» **What to work on**
Please tally the lines below that contain the word "projet" and reply with the total alone.

Transcribed page contents:
*** Block opens ***

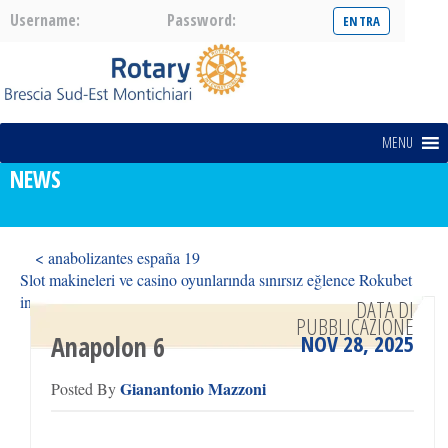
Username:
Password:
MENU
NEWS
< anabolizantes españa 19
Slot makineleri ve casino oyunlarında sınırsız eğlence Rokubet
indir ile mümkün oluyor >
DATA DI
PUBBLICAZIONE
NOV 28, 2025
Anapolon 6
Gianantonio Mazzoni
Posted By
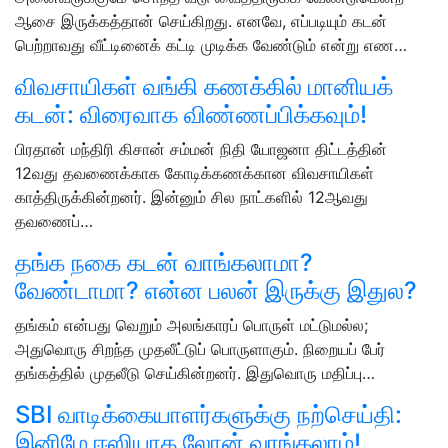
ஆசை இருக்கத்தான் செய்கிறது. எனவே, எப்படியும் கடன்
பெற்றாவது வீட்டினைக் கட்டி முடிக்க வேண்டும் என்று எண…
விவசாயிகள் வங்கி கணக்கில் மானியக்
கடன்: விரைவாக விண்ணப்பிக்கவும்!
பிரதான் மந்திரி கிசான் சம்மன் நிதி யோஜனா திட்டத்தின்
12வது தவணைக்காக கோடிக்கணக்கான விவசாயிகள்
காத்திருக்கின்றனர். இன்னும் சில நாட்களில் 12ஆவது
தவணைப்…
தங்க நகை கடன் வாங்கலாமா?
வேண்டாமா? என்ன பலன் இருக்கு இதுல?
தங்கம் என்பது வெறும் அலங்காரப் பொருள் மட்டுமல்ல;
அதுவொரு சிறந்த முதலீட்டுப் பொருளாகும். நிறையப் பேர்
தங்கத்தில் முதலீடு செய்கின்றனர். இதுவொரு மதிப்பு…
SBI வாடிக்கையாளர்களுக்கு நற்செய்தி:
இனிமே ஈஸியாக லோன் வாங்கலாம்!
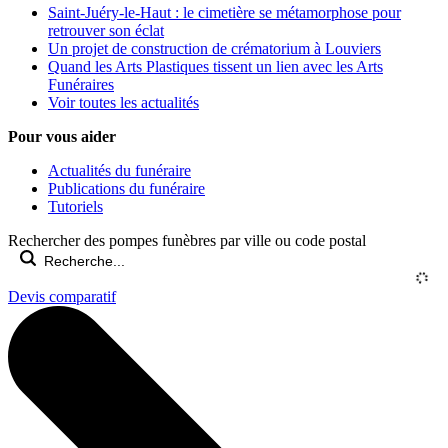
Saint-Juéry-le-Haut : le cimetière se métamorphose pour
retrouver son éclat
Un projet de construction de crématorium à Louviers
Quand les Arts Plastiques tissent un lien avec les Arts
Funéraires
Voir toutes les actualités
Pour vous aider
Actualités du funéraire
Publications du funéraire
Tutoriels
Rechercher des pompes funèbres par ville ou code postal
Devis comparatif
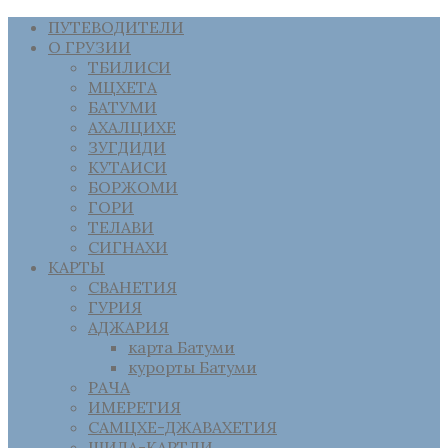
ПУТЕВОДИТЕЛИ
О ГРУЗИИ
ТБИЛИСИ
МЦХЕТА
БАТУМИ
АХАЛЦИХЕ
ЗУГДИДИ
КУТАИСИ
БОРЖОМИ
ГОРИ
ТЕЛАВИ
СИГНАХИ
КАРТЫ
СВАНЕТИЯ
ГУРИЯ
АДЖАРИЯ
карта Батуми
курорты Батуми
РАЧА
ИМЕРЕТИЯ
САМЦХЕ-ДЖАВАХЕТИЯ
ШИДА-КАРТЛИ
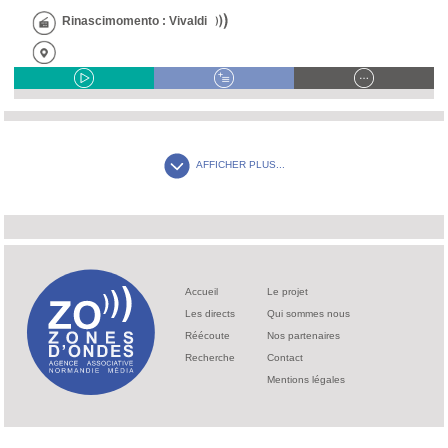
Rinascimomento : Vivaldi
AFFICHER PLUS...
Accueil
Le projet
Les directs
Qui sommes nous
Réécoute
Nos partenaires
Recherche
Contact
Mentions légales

*** Block closes ***

» **Solution to this exercise**
2